The downside of focusing on even smaller segments was the smaller sample size, as well as possible interference from external factors such as mass media and word of mouth. Netflix overcame this by doing black-out experiments: first toggling on external factors and measuring metrics and then turning them off before measuring again.
Quasi-experiments became central to the marketing team’s decision-making around what works across channels. In cases like marketing with small sample sizes, quasi-experiments have their place.
The increased quality of reads into marketing performance worked for Netflix. But, the overall growth rate finally started to see diminishing returns to scale. Netflix ended 2018 with 139M subscribers and 2019 with 167M subscribers. That was 18% and 20% year-over-year growth, below the decades of ~30%.
2020
Lesson 10: Go Social
Netflix had been experimenting with social features since its inception. In 2020, it would run several tests within the social realm that hit.
The most notable was the top 10 row. Netflix had two hypotheses: viewers would engage in conversation with each other by referring to the same set of top titles, and viewers would discover more content without browsing around. So, Netflix tested a top 10 row with unique formatting:
The test was a success, and Netflix graduated it to production for everyone.
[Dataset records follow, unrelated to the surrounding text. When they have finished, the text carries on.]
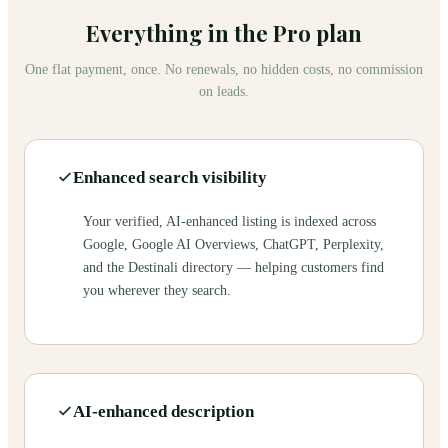
Everything in the Pro plan
One flat payment, once. No renewals, no hidden costs, no commission
on leads.
Enhanced search visibility
Your verified, AI-enhanced listing is indexed across
Google, Google AI Overviews, ChatGPT, Perplexity,
and the Destinali directory — helping customers find
you wherever they search.
AI-enhanced description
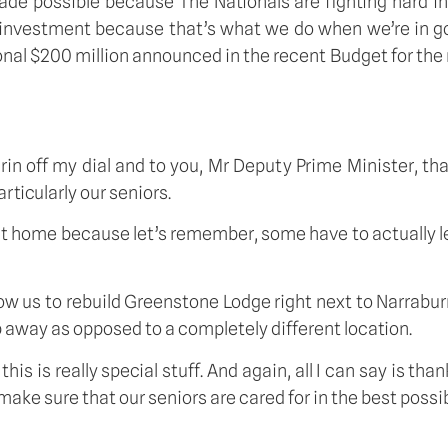
de possible because The Nationals are fighting hard in g
ional investment because that’s what we do when we’re in 
l $200 million announced in the recent Budget for the nex
he grin off my dial and to you, Mr Deputy Prime Minister, 
rticularly our seniors.
 at home because let’s remember, some have to actually 
llow us to rebuild Greenstone Lodge right next to Narrabu
p away as opposed to a completely different location.
s is really special stuff. And again, all I can say is tha
e sure that our seniors are cared for in the best possibl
Worth noting, the results have looked stronger over time. Nowadays, the top 10 row is the subject of cultural conversation. From a cultural perspective, it is easily one of the most significant features the Netflix product team has ever shipped.
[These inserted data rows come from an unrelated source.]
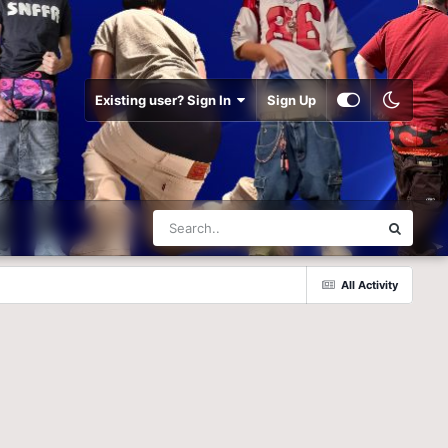
Existing user? Sign In
Sign Up
All Activity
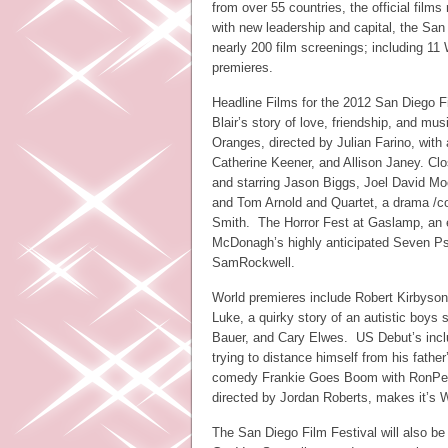
from over 55 countries, the official film
with new leadership and capital, the San D
nearly 200 film screenings; including 1
premieres.
Headline Films for the 2012 San Diego F
Blair’s story of love, friendship, and mu
Oranges, directed by Julian Farino, with 
Catherine Keener, and Allison Janey. Clo
and starring Jason Biggs, Joel David Mo
and Tom Arnold and Quartet, a drama /c
Smith. The Horror Fest at Gaslamp, an exc
McDonagh’s highly anticipated Seven Psy
SamRockwell.
World premieres include Robert Kirbyson
Luke, a quirky story of an autistic boys 
Bauer, and Cary Elwes. US Debut’s inclu
trying to distance himself from his fathe
comedy Frankie Goes Boom with RonPerl
directed by Jordan Roberts, makes it’s
The San Diego Film Festival will also be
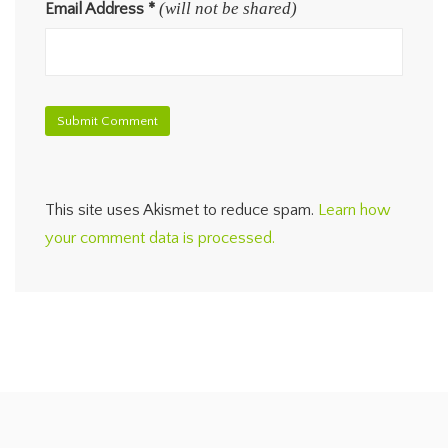
(will not be shared)
Email Address
*
This site uses Akismet to reduce spam.
Learn how
your comment data is processed.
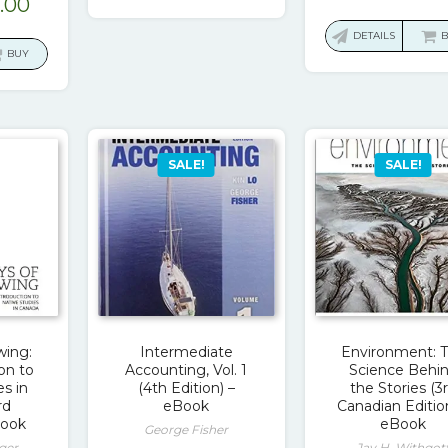
ginal
Current
.00
$196.99.
$15.00.
pric
ce
price
was:
DETAILS
:
is:
BUY
$20.
.00.
$23.00.
SALE!
SALE!
wing:
Intermediate
Environment: 
on to
Accounting, Vol. 1
Science Behi
es in
(4th Edition) –
the Stories (3
rd
eBook
Canadian Editio
Book
eBook
George Fisher
ger
Jay H. Withgot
The results of the top 10 row rolling out globally illustrate how social features can sometimes perform even better after the test period. Once global and live, with marketing support behind them, they have time to generate their social effects.
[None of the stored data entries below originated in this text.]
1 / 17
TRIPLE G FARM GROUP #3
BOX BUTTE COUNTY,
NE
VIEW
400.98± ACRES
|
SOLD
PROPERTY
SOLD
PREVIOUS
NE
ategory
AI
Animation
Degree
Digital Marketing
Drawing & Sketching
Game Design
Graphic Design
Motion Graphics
Indeed, Netflix would end the first year of the Covid pandemic on a massive high. It crossed 200M subscribers, with 21% year-over-year growth.
2021 and Beyond
As Netflix looks forward, it has become, along with Meta and Microsoft, a poster child for experimentation. That reputation is rightfully earned. Through its actions, like the Netflix Tech Blog and open source contributions, it has contributed to the broader tech experimentation community greatly.
As it looks forward, and the effects of the Covid-19 pandemic eventually fade, Netflix will have increasing pressure to grow. As we have seen throughout its history, although streaming gave it a second wave of high growth rates, those rates have since recently decreased. Like most businesses, Netflix found it harder to grow at the same rate at scale.
The bet Reed and Netflix’s executives are placing is that what Netflix has done in the past – bringing experimentation into entertainment – can take them into the future.
Takeaways
For product people and tech workers, Netflix is the archetypal example of how to run a global franchise, while personalizing for the preferences of a large number of sub-audiences. Netflix has been able to deliver such an amazing product depth to such a breadth of users due to its culture of experimentation.
Throughout the story of Netflix, we encountered many of the most important lessons in experimentation at mega-cap tech scale:
- Experimentation Works in the Real World as Well as Software
- Experimentation Is Great for Business Models
- Personalization Is a Great Canvas for Experimentation
- People Outside Can Help
- Build a Platform
- Choose the Right North Star Metric for Experiments
- Model Bounds are Worthy Experiments
- Experimentation Velocity is Everything
- Quasi-Experiments Have Their Place
- Go Social
These are the blueprint for tech workers looking to establish a culture of experimentation at their workplace. Ultimately, that is the key lesson from Netflix. The company tests just about everything. Many creative companies, especially, resist testing. Netflix embraces it.